Kearns • With her mother and aunt watching from the bleachers, speedskater Heather Richardson put herself in position Saturday to become the first American woman in eight years to win the overall title at the World Sprint Championships.
Plus, her teammate is not far behind, in what is essentially a preview of the 2014 Sochi Olympics in Russia.
HighlightsAmerican Heather Richardson sits at second place overall after finishing third in the 500 meters and 1,000 meters.
» Brittany Bowe is in sixth place overall after finishing second in the 1,000.
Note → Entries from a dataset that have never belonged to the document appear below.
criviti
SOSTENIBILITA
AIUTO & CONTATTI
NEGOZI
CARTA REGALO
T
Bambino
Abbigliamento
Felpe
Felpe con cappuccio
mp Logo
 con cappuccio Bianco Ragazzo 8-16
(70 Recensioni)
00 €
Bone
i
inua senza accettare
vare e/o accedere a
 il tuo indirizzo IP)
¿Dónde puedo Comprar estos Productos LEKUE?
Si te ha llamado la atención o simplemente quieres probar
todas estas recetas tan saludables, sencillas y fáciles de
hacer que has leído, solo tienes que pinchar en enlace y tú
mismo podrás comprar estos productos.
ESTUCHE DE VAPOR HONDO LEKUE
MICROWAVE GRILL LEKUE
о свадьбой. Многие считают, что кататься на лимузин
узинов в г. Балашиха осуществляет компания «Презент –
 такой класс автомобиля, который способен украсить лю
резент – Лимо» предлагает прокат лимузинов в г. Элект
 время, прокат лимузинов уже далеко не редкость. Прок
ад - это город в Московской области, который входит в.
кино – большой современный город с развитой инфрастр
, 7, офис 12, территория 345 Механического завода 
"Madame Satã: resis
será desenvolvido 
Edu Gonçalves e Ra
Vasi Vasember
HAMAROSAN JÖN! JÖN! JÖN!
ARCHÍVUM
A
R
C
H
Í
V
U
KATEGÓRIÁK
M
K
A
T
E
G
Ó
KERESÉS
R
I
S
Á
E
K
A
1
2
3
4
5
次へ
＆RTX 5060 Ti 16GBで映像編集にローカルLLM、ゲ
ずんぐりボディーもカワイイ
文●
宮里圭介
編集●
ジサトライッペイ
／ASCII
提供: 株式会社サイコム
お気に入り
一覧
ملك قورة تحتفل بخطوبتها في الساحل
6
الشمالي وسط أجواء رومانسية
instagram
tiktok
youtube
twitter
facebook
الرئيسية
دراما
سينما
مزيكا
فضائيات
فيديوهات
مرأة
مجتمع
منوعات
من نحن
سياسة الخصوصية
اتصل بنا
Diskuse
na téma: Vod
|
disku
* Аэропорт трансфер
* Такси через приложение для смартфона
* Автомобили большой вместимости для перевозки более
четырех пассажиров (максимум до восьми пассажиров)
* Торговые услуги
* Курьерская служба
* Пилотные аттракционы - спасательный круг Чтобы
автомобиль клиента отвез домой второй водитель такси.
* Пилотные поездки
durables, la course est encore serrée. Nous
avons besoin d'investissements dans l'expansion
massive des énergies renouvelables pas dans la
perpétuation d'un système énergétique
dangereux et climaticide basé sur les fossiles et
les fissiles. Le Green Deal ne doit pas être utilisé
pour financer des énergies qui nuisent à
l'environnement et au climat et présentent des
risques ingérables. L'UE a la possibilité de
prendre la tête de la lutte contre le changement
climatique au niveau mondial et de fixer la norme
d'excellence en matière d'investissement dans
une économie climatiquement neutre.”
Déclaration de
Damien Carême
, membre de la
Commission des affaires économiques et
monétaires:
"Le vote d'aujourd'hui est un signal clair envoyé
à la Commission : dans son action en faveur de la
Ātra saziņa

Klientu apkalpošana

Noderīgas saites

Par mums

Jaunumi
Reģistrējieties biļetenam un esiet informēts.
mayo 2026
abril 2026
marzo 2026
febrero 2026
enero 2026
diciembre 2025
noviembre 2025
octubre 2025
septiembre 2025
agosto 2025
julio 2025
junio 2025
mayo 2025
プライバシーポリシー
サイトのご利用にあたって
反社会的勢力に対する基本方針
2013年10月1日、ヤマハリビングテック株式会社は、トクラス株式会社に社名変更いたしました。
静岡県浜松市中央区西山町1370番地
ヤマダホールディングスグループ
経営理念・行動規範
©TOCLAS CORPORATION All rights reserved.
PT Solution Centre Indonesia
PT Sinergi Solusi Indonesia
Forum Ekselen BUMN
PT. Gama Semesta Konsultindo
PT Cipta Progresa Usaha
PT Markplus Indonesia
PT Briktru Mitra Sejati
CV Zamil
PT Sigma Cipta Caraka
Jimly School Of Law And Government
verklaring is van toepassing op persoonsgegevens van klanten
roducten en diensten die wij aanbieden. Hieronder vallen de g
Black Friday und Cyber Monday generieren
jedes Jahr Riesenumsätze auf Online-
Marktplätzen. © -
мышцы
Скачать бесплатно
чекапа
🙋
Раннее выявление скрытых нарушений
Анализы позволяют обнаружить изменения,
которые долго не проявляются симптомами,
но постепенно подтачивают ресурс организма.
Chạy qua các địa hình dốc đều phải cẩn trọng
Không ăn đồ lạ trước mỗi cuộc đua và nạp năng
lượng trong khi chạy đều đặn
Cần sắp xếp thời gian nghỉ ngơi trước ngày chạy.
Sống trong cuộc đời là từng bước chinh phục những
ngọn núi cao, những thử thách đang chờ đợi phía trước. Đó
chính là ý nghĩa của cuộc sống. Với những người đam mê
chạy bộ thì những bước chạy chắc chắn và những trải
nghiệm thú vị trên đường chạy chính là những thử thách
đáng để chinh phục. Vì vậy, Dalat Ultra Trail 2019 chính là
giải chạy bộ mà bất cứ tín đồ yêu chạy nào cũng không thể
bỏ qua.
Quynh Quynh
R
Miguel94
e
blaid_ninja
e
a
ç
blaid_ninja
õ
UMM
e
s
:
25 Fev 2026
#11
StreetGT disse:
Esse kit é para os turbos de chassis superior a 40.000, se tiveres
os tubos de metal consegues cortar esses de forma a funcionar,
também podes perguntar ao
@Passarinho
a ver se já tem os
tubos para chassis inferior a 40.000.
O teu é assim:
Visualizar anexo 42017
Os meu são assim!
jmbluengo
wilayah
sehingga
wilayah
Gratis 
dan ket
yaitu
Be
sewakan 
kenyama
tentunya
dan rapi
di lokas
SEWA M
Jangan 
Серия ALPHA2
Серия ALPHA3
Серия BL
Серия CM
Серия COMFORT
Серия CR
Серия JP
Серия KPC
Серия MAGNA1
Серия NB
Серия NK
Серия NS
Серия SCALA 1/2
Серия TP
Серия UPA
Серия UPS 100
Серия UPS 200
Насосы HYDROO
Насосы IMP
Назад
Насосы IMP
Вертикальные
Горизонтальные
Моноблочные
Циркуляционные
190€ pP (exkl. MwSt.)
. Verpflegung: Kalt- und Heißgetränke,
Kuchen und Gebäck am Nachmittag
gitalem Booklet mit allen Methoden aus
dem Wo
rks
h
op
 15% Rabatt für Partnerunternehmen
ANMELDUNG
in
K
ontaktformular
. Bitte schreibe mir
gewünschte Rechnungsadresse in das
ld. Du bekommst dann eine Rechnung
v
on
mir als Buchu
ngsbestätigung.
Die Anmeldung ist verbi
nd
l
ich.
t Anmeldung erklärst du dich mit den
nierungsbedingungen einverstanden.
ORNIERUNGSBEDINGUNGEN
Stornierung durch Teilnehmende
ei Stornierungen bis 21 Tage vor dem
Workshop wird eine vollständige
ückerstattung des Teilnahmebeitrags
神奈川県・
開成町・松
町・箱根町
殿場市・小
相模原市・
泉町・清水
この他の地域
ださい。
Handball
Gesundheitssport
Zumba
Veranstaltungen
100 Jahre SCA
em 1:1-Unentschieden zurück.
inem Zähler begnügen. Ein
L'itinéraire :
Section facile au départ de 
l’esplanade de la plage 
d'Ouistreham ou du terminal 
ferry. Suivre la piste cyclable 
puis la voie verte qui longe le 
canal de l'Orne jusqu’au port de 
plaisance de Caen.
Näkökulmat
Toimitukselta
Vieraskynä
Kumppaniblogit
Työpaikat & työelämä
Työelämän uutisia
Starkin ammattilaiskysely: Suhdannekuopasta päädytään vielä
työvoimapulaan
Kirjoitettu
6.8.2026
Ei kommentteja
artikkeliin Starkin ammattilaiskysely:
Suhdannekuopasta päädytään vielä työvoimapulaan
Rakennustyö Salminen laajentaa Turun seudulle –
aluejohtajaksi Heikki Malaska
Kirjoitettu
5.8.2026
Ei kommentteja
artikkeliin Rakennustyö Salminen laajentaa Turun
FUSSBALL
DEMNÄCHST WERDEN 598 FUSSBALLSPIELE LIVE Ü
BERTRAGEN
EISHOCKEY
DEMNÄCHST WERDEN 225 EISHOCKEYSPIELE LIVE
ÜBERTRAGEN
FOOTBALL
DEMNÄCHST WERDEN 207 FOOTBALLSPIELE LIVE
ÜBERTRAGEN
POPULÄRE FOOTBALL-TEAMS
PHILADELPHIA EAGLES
Richardson sits just barely in second place in the overall standings after finishing third in both the 500 and 1,000 meters that were contested on the first day of the two-day event at the jampacked Utah Olympic Oval. Fellow American Brittany Bowe is not far back in sixth, after an impressive second-place finish in the 1,000 in a blowout personal best of 1 minute, 13.68 seconds.
"Everything just kind of fell into place," Bowe said. "I’m very, very happy with my performance."
Richardson, maybe not so much — even though she has a chance to overhaul current leader Yu Jing of China when skaters race their last 500 and 1,000 on Sunday. In the adjusted scoring system that determines the overall champions, Yu leads by just 0.005 points.
"It’s a good position, but it was a little rough today," Richardson said. "So I hope tomorrow is better. I had a couple of slips. … I don’t know, maybe some nerves?"
The 23-year-old from North Carolina could be excused, given that she entered the championships as the only real American title hope, barely a year away from the Olympics.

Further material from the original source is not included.